What’s one thing computers can’t do today, but will be able to do soon, thanks to machine learning?

Practically yesterday, speech recognition struggled to recognize just ten different digits when you read your credit card number over the phone. Speech recognition has made incredible advances in the last five years using sophisticated machine learning, and now you can use it to issue Google searches. And it’s getting even better, fast.

I think machine learning is even going to make us all look better. I don’t know about you, but I hate trying on clothes! I find a brand of jeans that works, and I buy five of them. But machine learning can turn examples of which brands fit us into recommendations for what else should fit us. That problem’s a little outside of Google’s scope, but I hope someone’s working on it!

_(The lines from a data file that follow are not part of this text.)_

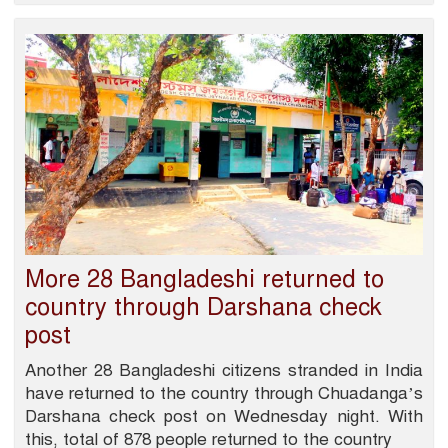
More 28 Bangladeshi returned to
country through Darshana check
post
Another 28 Bangladeshi citizens stranded in India
have returned to the country through Chuadanga’s
Darshana check post on Wednesday night. With
this, total of 878 people returned to the country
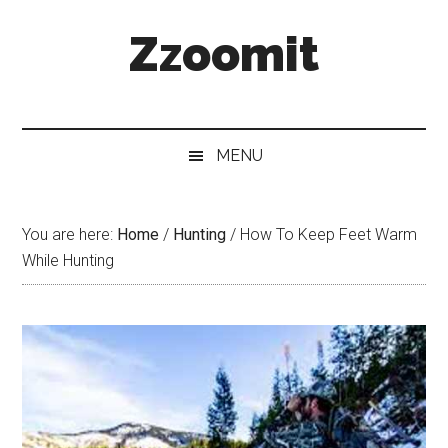
Skip
Skip
Skip
Zzoomit
to
to
to
main
secondary
primary
content
menu
sidebar
MENU
You are here:
Home
/
Hunting
/
How To Keep Feet Warm
While Hunting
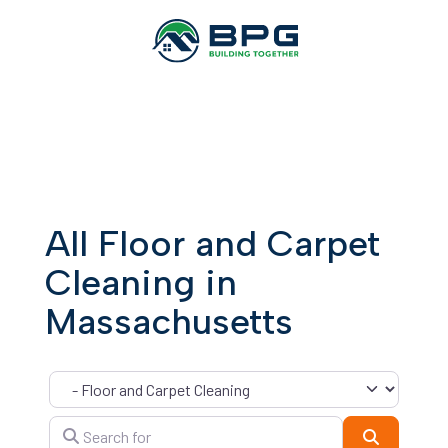
All Floor and Carpet
Cleaning in
Massachusetts
Category
Search for
Search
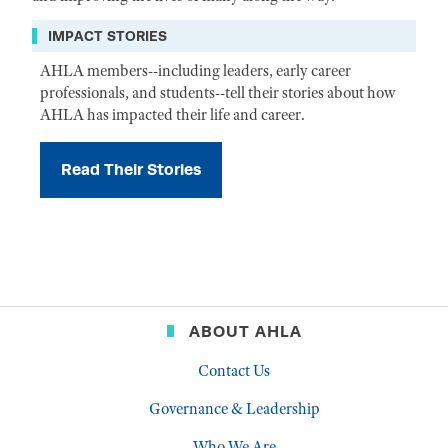
IMPACT STORIES
AHLA members--including leaders, early career
professionals, and students--tell their stories about how
AHLA has impacted their life and career.
Read Their Stories
ABOUT AHLA
Contact Us
Governance & Leadership
Who We Are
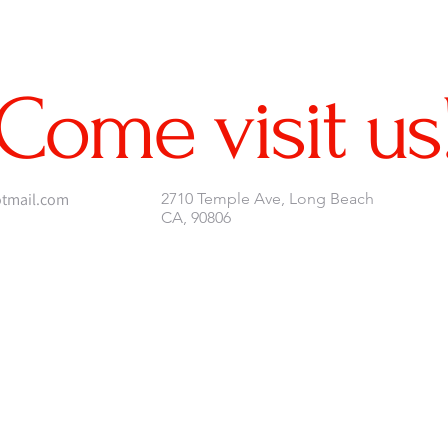
Come visit us
tmail.com
2710 Temple Ave, Long Beach
CA, 90806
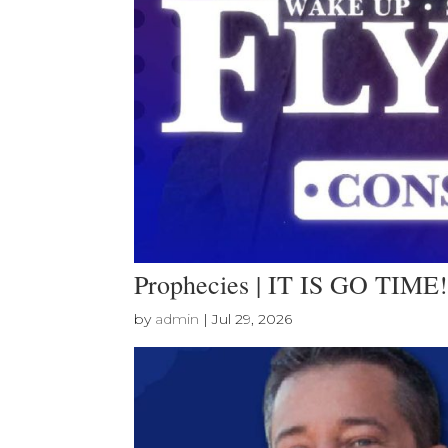
Prophecies | IT IS GO TIME!
by
admin
|
Jul 29, 2026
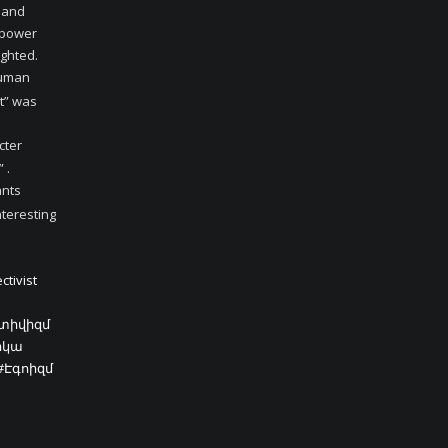
e and
e power
ighted.
human
nt” was
cter
 .
ants
nteresting
ctivist
կտիվիզմ
իկա
#Էգոիզմ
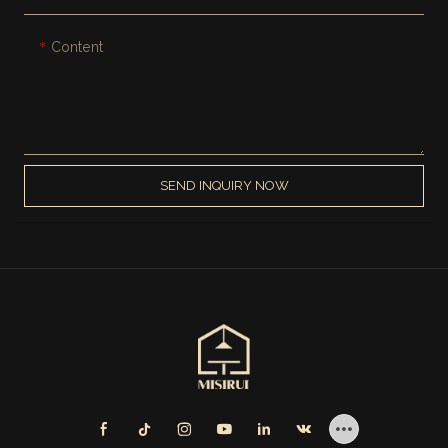
Content
SEND INQUIRY NOW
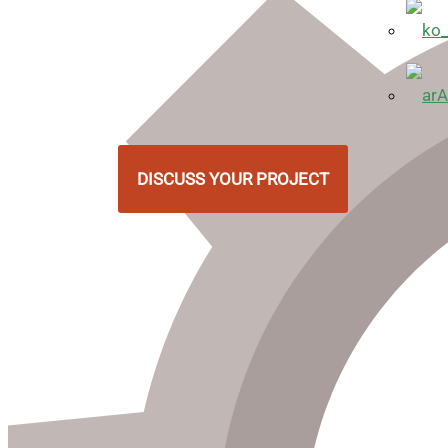
A
DISCUSS YOUR PROJECT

What does machine learning look like in ten years?

One thing the whole field is working on is how to learn faster from fewer examples. One approach to that (that Google is working particularly hard on) is giving our machines more common sense, which in the field we call “regularization.”

What does common sense look like to a machine? Well one thing it means is that, in general, if an example only changes a little, the machine shouldn’t totally change its mind. For example, a photo of a dog with a cowboy hat is still a dog.

We enforce this kind of common sense in the learning program by making the machine learning insensitive to small, unimportant changes, like a cowboy hat. While that’s easy to say, if you do it wrong, you make the machine not sensitive enough to important changes! So this a balancing act we’re still figuring out.

What excites you most about machine learning? What motivates you to work on it?

I grew up in Seattle, where we learned a lot about early explorers of the American West like Lewis and Clark. Machine learning research has that same spirit of exploration — we’re seeing things for the first time, and trying to map out a path to a great future.

If you could give machine learning at Google a bumper sticker slogan, what would it be?

If at first you don’t succeed, try another billion times.